Java lock has pessimistic lock and optimistic lock, optimistic lock is realized by cas, and pessimistic lock has ReentrantLock and synchronized. ReentrantLock features: time lock waiting, interruptible lock waiting, block-less structure lock, multiple condition variables or lock voting, etc. Synchronized has only one advantage, it is convenient and simple to use, and there is no need to actively release the lock. Both ReentrantLock and synchronized are reentrant locks.
One, synchronized lock
1. Lock upgrade
The 4 states of the lock: no lock state, biased lock state, lightweight lock state, heavyweight lock state (from low to high)
(1) Bias lock:
Why introduce biased locks?
Because after a lot of research by the authors of HotSpot, it is found that most of the time there is no lock competition. Often a thread acquires the same lock multiple times. Therefore, if there is a competition for the lock each time, it will increase a lot of unnecessary costs. To reduce the cost of acquiring the lock, the bias lock was introduced.
Upgrade of bias lock
When thread 1 accesses the code block and acquires the lock object, the threadID of the biased lock will be recorded in the java object header and stack frame, because the biased lock will not actively release the lock, so when thread 1 acquires the lock again in the future, it needs to compare the current Whether the thread ID of the thread is the same as the threadID in the Java object header. If they are the same (or thread 1 acquires the lock object), there is no need to use CAS to lock and unlock; if they are inconsistent (other threads, such as thread 2 must compete for the lock object, and bias The lock will not be released actively, so the threadID of thread 1 is still stored), then you need to check whether thread 1 recorded in the Java object header is alive. If it does not survive, the lock object is reset to a lock-free state, and other threads (thread 2) You can compete to set it as a biased lock; if it survives, then immediately look up the stack frame information of the thread (thread 1), if you still need to continue to hold the lock object, then pause the current thread 1, cancel the biased lock, and upgrade to lightweight Level lock, if thread 1 no longer uses the lock object, then the lock object state is set to the unlocked state, and the new thread is re-biased.
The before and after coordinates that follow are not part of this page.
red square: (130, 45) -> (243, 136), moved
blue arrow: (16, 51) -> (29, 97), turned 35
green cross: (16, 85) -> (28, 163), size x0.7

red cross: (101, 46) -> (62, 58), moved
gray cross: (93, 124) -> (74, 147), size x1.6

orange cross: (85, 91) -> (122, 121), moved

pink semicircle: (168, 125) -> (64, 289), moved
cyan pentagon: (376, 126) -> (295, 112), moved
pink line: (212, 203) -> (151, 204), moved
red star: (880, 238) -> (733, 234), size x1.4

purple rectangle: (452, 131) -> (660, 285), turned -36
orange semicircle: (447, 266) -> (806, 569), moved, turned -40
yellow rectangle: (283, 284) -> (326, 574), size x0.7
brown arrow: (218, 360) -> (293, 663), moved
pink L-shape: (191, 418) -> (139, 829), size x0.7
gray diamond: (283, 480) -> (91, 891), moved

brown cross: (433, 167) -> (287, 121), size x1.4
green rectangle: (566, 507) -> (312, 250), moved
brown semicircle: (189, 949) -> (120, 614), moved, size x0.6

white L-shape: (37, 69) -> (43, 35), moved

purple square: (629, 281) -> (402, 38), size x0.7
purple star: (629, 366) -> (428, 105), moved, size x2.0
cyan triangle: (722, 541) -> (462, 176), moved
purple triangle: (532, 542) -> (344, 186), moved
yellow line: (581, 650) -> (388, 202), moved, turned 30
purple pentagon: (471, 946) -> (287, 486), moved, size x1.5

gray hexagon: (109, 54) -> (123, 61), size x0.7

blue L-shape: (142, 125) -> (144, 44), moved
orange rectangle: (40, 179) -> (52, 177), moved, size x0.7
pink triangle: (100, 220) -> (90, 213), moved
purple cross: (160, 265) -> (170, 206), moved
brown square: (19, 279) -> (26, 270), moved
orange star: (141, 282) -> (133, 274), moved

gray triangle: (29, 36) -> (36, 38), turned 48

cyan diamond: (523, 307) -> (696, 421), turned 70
Cancellation of bias lock:
The bias lock is turned on by default, and the start time is generally a few seconds slower than the application startup. If you don't want this delay, you can use -XX:BiasedLockingStartUpDelay=0;
If you don't want a biased lock, you can set it by -XX:-UseBiasedLocking = false;
(2) Lightweight lock
Why introduce lightweight locks?
The lightweight lock considers the situation where there are not many threads competing for the lock object, and the threads hold the lock for a short time. Because blocking the thread requires the CPU to switch from the user mode to the kernel mode, the cost is relatively high. If the lock is released soon after blocking, the cost is not worth the price. Therefore, at this time, simply don't block the thread and let it spin. This waits for the lock to be released.
When will lightweight locks be upgraded to heavyweight locks?
When thread 1 acquires a lightweight lock, it first copies the object header MarkWord of the lock object to the space created in the stack frame of thread 1 for storing lock records (called DisplacedMarkWord), and then uses CAS to transfer the object header The content is replaced with the address of the lock record (DisplacedMarkWord) stored in thread 1;
If thread 1 copies the object header at the same time (before thread 1CAS), thread 2 also prepares to acquire the lock, and copies the object header to the lock record space of thread 2, but in thread 2CAS, it is found that thread 1 has already put the object header If the CAS of thread 2 fails, then thread 2 tries to use the spin lock to wait for thread 1 to release the lock.
But if the spin time is too long, it won’t work, because spin consumes the CPU, so the number of spins is limited, such as 10 or 100 times. If the number of spins reaches Thread 1, the lock has not been released, or Thread 1 is still executing, and thread 2 is still spinning and waiting. At this time, another thread 3 comes to compete for this lock object, then the lightweight lock will expand into a heavyweight lock at this time. Heavyweight locks block all threads except those that own the lock to prevent the CPU from idling.
*Note: In order to avoid useless spin, once a lightweight lock is expanded to a heavyweight lock, it will not be downgraded to a lightweight lock; a biased lock cannot be downgraded to a biased lock if it is upgraded to a lightweight lock. In a word, the lock can be upgraded but not downgraded, but the biased lock state can be reset to the unlocked state.
(3) The advantages and disadvantages of these types of locks (biased locks, lightweight locks, heavyweight locks)
2. Lock coarsening. In
theory, the scope of the synchronization block should be as small as possible, and only synchronize in the actual scope of the shared data. The purpose of this is to reduce the number of operations that need to be synchronized as much as possible and shorten the blocking Time, if there is lock contention, then the thread waiting for the lock can also get the lock as soon as possible.
However, locking and unlocking also consumes resources. If there is a series of continuous locking and unlocking operations, it may cause unnecessary performance loss.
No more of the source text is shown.